I have an HTML content which is entered by user via a richtext editor so it can be almost anything (less those not supposed to be outside the body tag, no worries about "head" or doctype etc). An example of this content:
<h1>Header 1</h1>
<p>Some text here</p><p>Some more text here</p>
<div align=right><a href="x">A link here</a></div><hr />
<h1>Header 2</h1>
<p>Some text here</p><p>Some more text here</p>
<div align=right><a href="x">A link here</a></div><hr />
The trick is, I need to extract first 100 characters of the text only (HTML tags stripped). I also need to retain the line breaks and not break any word.

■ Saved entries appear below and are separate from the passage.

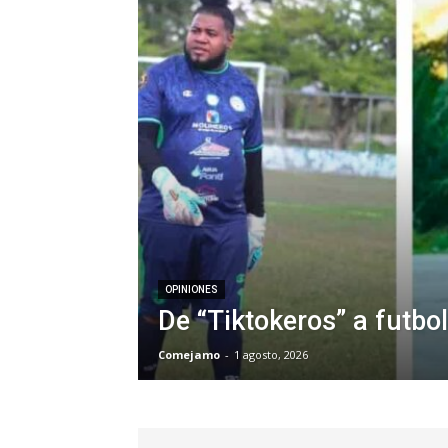
OPINIONES
De “Tiktokeros” a futbol
Comejamo
-
1 agosto, 2026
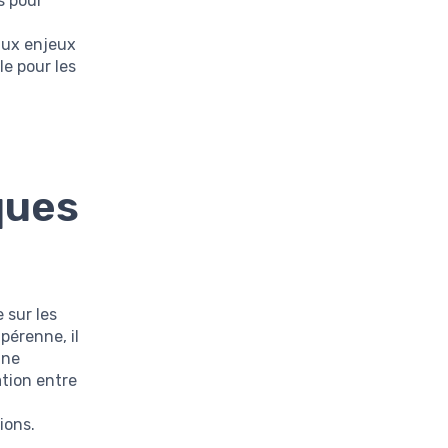
s pour
 aux enjeux
le pour les
ques
 sur les
pérenne, il
une
ation entre
ions.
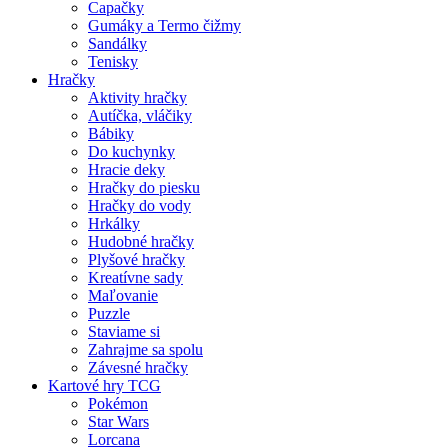
Capačky
Gumáky a Termo čižmy
Sandálky
Tenisky
Hračky
Aktivity hračky
Autíčka, vláčiky
Bábiky
Do kuchynky
Hracie deky
Hračky do piesku
Hračky do vody
Hrkálky
Hudobné hračky
Plyšové hračky
Kreatívne sady
Maľovanie
Puzzle
Staviame si
Zahrajme sa spolu
Závesné hračky
Kartové hry TCG
Pokémon
Star Wars
Lorcana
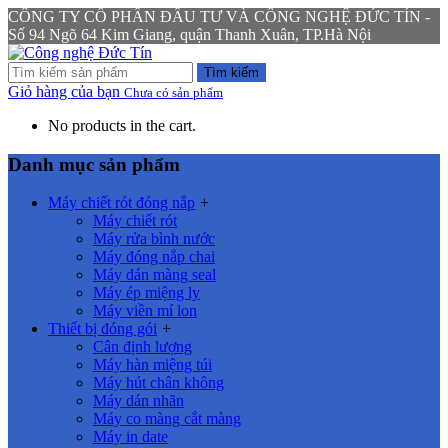
CÔNG TY CỔ PHẦN ĐẦU TƯ VÀ CÔNG NGHỆ ĐỨC TÍN -
Số 94 Ngõ 64 Kim Giang, quận Thanh Xuân, TP.Hà Nội
Tìm kiếm
Giỏ hàng của bạn
Chưa có sản phẩm
No products in the cart.
Danh mục sản phẩm
Máy chiết rót đóng nắp
+
Máy chiết rót
Máy rửa bình nước
Máy đóng nắp chai
Máy dán màng seal
Máy ép miệng ly
Máy viền mí lon
Thiết bị đóng gói
+
Cân định lượng
Máy hàn miệng túi
Máy hút chân không
Máy dán nhãn
Máy co màng cắt màng
Máy in date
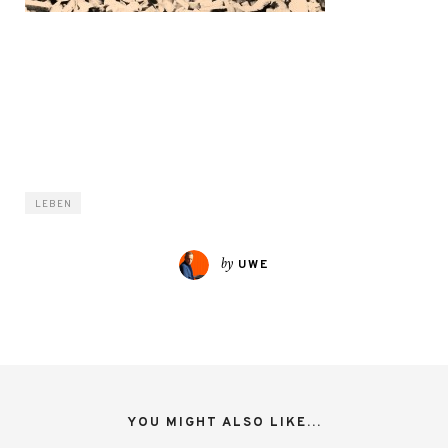
LEBEN
by
UWE
YOU MIGHT ALSO LIKE...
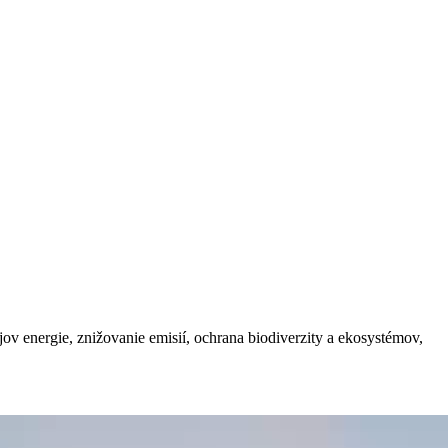
jov energie, znižovanie emisií, ochrana biodiverzity a ekosystémov,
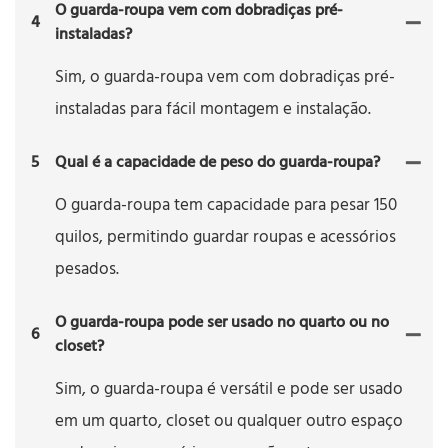
O guarda-roupa vem com dobradiças pré-
4
instaladas?
Sim, o guarda-roupa vem com dobradiças pré-
instaladas para fácil montagem e instalação.
5
Qual é a capacidade de peso do guarda-roupa?
O guarda-roupa tem capacidade para pesar 150
quilos, permitindo guardar roupas e acessórios
pesados.
O guarda-roupa pode ser usado no quarto ou no
6
closet?
Sim, o guarda-roupa é versátil e pode ser usado
em um quarto, closet ou qualquer outro espaço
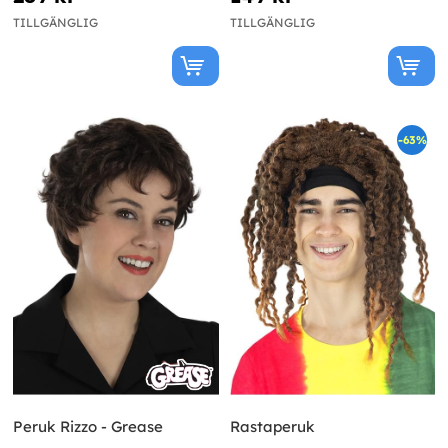
TILLGÄNGLIG
TILLGÄNGLIG
-63%
Peruk Rizzo - Grease
Rastaperuk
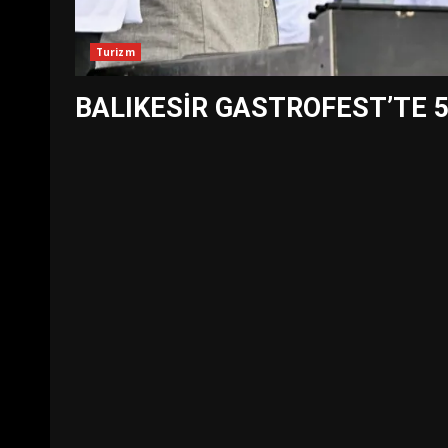
Turizm
BALIKESİR GASTROFEST’TE 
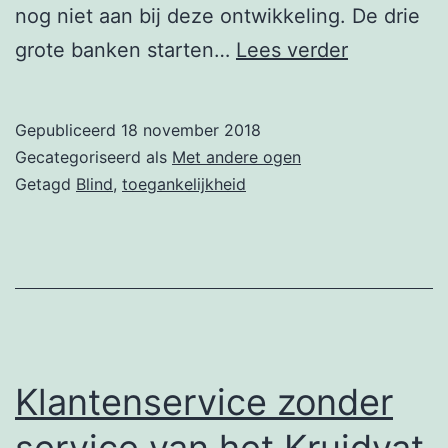
nog niet aan bij deze ontwikkeling. De drie
Geldmaat
grote banken starten…
Lees verder
voegt
spraak
Gepubliceerd
18 november 2018
toe
Gecategoriseerd als
Met andere ogen
aan
Getagd
Blind
,
toegankelijkheid
geldautom
Klantenservice zonder
service van het Kruidvat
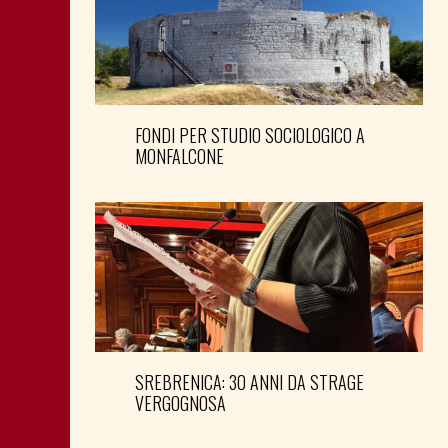
FONDI PER STUDIO SOCIOLOGICO A
MONFALCONE
SREBRENICA: 30 ANNI DA STRAGE
VERGOGNOSA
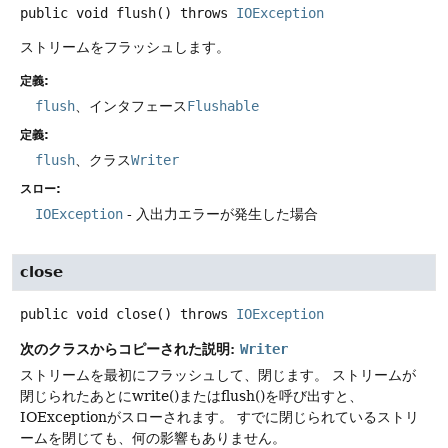
public
void
flush
() throws
IOException
ストリームをフラッシュします。
定義:
flush
、インタフェース
Flushable
定義:
flush
、クラス
Writer
スロー:
IOException
- 入出力エラーが発生した場合
close
public
void
close
() throws
IOException
次のクラスからコピーされた説明:
Writer
ストリームを最初にフラッシュして、閉じます。
ストリームが
閉じられたあとにwrite()またはflush()を呼び出すと、
IOExceptionがスローされます。
すでに閉じられているストリ
ームを閉じても、何の影響もありません。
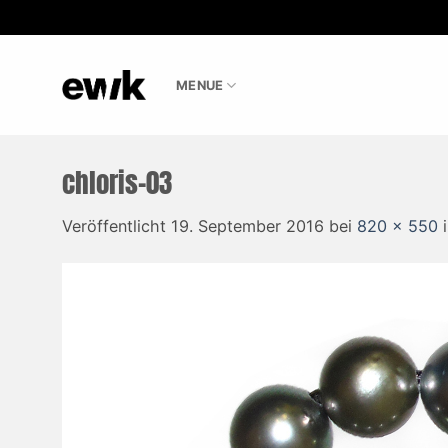
Zum
Inhalt
MENUE
springen
chloris-03
Veröffentlicht
19. September 2016
bei
820 × 550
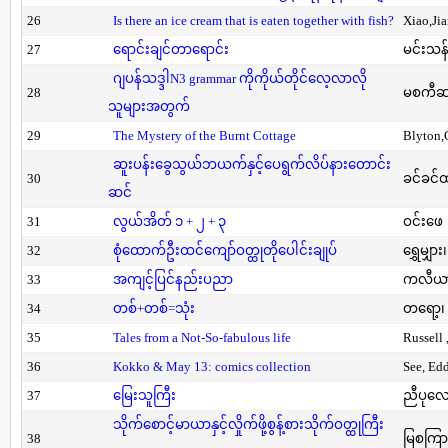
26
Is there an ice cream that is eaten together with fish?
Xiao,Ji
27
ရောင်းချင်တာရောင်း
မင်းသန်
ဂျပန်သဒ္ဒါN3 grammar ကိုကိုယ်တိုင်လေ့လာလို
28
မစကီဆ
သူများအတွက်
29
The Mystery of the Burnt Cottage
Blyton,
ဆူးပန်းခွေသွယ်ဘယက်နှင့်ပေရွက်လိပ်နားတောင်း
30
ခင်ခင်ထ
ဆင်
31
လွယ်အိတ် ၁ + ၂ + ၃
ဝင်းဖေ
32
စုံထောက်ဦးထင်ကျော်ဝတ္ထုတိုပေါင်းချုပ်
ရွှေမျှား၊
33
အကျင့်ပြင်နည်းပညာ
ကလီယား၊
34
တစ်+တစ်=သုံး
တရော့၊ 
35
Tales from a Not-So-fabulous life
Russell 
36
Kokko & May 13: comics collection
See, Ed
37
မြေးသူကြီး
ညီပုလေ
သိုက်စောင့်မာယာနှင့်လှိုက်ဖို့စွန့်စားသိုက်ဝတ္ထုကြီး
38
မြစကြာ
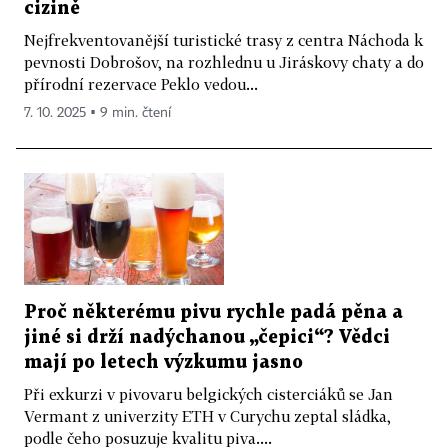
cizině
Nejfrekventovanější turistické trasy z centra Náchoda k
pevnosti Dobrošov, na rozhlednu u Jiráskovy chaty a do
přírodní rezervace Peklo vedou...
7. 10. 2025 ▪ 9 min. čtení
Proč některému pivu rychle padá pěna a
jiné si drží nadýchanou „čepici“? Vědci
mají po letech výzkumu jasno
Při exkurzi v pivovaru belgických cisterciáků se Jan
Vermant z univerzity ETH v Curychu zeptal sládka,
podle čeho posuzuje kvalitu piva....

So the output for the above will be something like:
Header 1 Some text here Some more text here A link here Header 2 Some text here Some
It has 98 characters and line breaks are retained. What I can achieve so far is to strip the all HTML tags using Regex:
Regex.Replace(htmlStr, "<[^>]*>", "")
Then trim the length using Regex as well with:
Regex.Match(textStr, @"^.{1,100}\b").Value
My problem is, how to retaining the line break?. I get an output like:
Header 1 Some text hereSome more text here A link here Header 2 Some text hereSome more text
Notice the joining sentences? Perhaps someone can show me some other ways of solving this problem. Thanks!
Additional Info: My purpose is to generate plain text synopsis from a bunch of HTML content. Guess this will help clarify the this problem.